A .onion jest siecią zamkniętą, w której wiele serwerów działających na prywatnych komputerach poukrywanych jest właśnie za zaszyfrowanymi nazwami domenowymi. Aby zacząć wędrówkę po świecie ciemności, trzeba znać przynajmniej jeden adres .onion skrywający zbiór dalszych odsyłaczy do udostępnianej w sieci zawartości.
Tajne przez poufneTak samo jest z FreeNetem: po zainstalowaniu osobnego oprogramowania zapewniającego dostęp do tej sieci również musimy dotrzeć do zbiorów linków, które wskażą dalszą drogę.
Tajne przez poufne
Odsyłacze kierujące do Darknetu niełatwo znaleźć. Jednak czasami coś przenika z Głębokiego Internetu do normalnej sieci i jeśli dobrze poszukamy, pewnie w końcu trafimy na jakiś ślad, który naprowadzi nas na dalsze Ukryte Usługi.
W Darknecie i FreeNecie nie ma wyszukiwarek, użytkownicy kierują się zbiorami odsyłaczy. Strony w obu tych tajnych sieciach są podobnie prymitywne, a ich oprawa graficzna przypomina internet sprzed co najmniej dziesięciu lat. Jednym z punktów wyjścia do sieci .onion jest na przykład strona TorDir – katalog linków, agregujący mnóstwo odnośników do stron.
Nie wszystkie linki zawsze działają – zawartość stron jest dostępna tylko wtedy, kiedy właściciel serwera włączy go i zaloguje się w sieci .onion.
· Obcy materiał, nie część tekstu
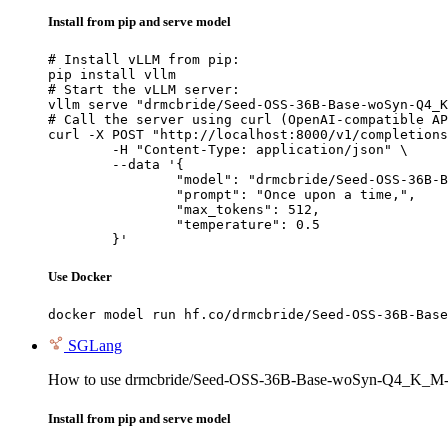
Install from pip and serve model
# Install vLLM from pip:

pip install vllm

# Start the vLLM server:

vllm serve "drmcbride/Seed-OSS-36B-Base-woSyn-Q4_K
# Call the server using curl (OpenAI-compatible AP
curl -X POST "http://localhost:8000/v1/completions
	-H "Content-Type: application/json" \

	--data '{

		"model": "drmcbride/Seed-OSS-36B-Base-woSyn-Q4_K_M-GGUF",

		"prompt": "Once upon a time,",

		"max_tokens": 512,

		"temperature": 0.5

	}'
Use Docker
docker model run hf.co/drmcbride/Seed-OSS-36B-Base
SGLang
How to use drmcbride/Seed-OSS-36B-Base-woSyn-Q4_K_M
Install from pip and serve model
To jeszcze jedna cecha Darknetu, odróżniająca go od zwykłej sieci. Jeśli jednego dnia trafimy na jakieś strony, drugiego mogą one już nie działać, za to wejdziemy na zupełnie inne, które poprzednio nie były dostępne.
Kilka adresów ciemnej strony mocy …
Czym nam to grozi?
Istnienie Darknetu samo w sobie nie wpływa na nasze bezpieczeństwo. Ciemna Sieć funkcjonuje poza nami, a jeśli nawet nasze legalne połączenia gdzieś na łączach mieszają się z brudnymi danymi, nie musimy na to przecież zwracać uwagi. Jednak bądźmy ostrożni: przestępcy przygotowują pod osłoną Darknetu ataki na legalny Internet, które w efekcie mogą dotknąć i nas.

Tak funkcjonuje sieć TOR
Tajemny Internet zawiera olbrzymie ilości danych, które są przechowywane na wielu komputerach. Ilustracja powyżej pokazuje, jak działa sieć TOR. Użytkownik nawiązuje szyfrowane połączenie z jednym z serwerów sieci TOR, który następnie przekazuje je do kolejnych i w ten sposób, przez kilka pośredniczących komputerów, osiągany jest serwer zawierający interesujące nas dane.
Ponieważ za każdym razem zaszyfrowana transmisja przebiega przez inne losowo wybrane serwery, wykrycie komputera nawiązującego połączenie jest praktycznie niemożliwe.